**WHAT NEEDS TO BE DONE:** Go through the data and copy every line in which "preço" appears.
Top of SUPPLIED INFORMATION
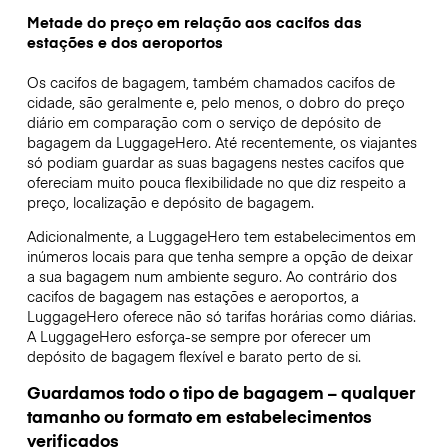
Metade do preço em relação aos cacifos das
estações e dos aeroportos
Os cacifos de bagagem, também chamados cacifos de
cidade, são geralmente e, pelo menos, o dobro do preço
diário em comparação com o serviço de depósito de
bagagem da LuggageHero. Até recentemente, os viajantes
só podiam guardar as suas bagagens nestes cacifos que
ofereciam muito pouca flexibilidade no que diz respeito a
preço, localização e depósito de bagagem.
Adicionalmente, a LuggageHero tem estabelecimentos em
inúmeros locais para que tenha sempre a opção de deixar
a sua bagagem num ambiente seguro. Ao contrário dos
cacifos de bagagem nas estações e aeroportos, a
LuggageHero oferece não só tarifas horárias como diárias.
A LuggageHero esforça-se sempre por oferecer um
depósito de bagagem flexível e barato perto de si.
Guardamos todo o tipo de bagagem – qualquer
tamanho ou formato em estabelecimentos
verificados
Bottom of SUPPLIED INFORMATION
**ANSWER SPACE:**
Metade do preço em relação aos cacifos das
cidade, são geralmente e, pelo menos, o dobro do preço
preço, localização e depósito de bagagem.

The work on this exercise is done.